Collected data entries:
== == ==

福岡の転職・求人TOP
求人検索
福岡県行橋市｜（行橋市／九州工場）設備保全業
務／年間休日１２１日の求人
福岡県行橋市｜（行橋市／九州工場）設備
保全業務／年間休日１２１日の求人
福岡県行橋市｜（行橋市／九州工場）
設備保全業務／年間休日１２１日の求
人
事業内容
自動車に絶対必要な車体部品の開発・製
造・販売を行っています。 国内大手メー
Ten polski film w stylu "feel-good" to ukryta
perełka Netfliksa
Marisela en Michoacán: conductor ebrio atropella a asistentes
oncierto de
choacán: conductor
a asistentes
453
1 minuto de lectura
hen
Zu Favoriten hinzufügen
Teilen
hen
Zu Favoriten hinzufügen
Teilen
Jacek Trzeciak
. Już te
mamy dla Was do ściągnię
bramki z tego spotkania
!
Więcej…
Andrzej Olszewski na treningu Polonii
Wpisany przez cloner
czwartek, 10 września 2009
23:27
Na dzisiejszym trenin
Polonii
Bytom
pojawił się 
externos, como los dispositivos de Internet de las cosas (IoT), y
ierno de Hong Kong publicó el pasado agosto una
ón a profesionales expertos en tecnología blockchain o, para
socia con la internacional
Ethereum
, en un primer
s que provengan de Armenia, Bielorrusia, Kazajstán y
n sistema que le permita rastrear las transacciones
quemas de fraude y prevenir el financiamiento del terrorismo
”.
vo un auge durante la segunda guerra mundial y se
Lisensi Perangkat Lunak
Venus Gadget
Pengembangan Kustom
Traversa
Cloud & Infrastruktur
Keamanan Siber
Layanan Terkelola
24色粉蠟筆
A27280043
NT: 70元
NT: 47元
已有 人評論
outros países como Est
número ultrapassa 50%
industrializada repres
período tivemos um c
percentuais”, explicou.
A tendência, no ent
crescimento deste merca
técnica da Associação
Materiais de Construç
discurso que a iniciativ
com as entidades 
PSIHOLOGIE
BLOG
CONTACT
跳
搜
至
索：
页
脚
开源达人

== == ==

Which lines of the data include the string "福岡県行橋市"? Find them and copy each one.

SOLUTION FOR THIS TASK:
福岡県行橋市｜（行橋市／九州工場）設備保全業
福岡県行橋市｜（行橋市／九州工場）設備
福岡県行橋市｜（行橋市／九州工場）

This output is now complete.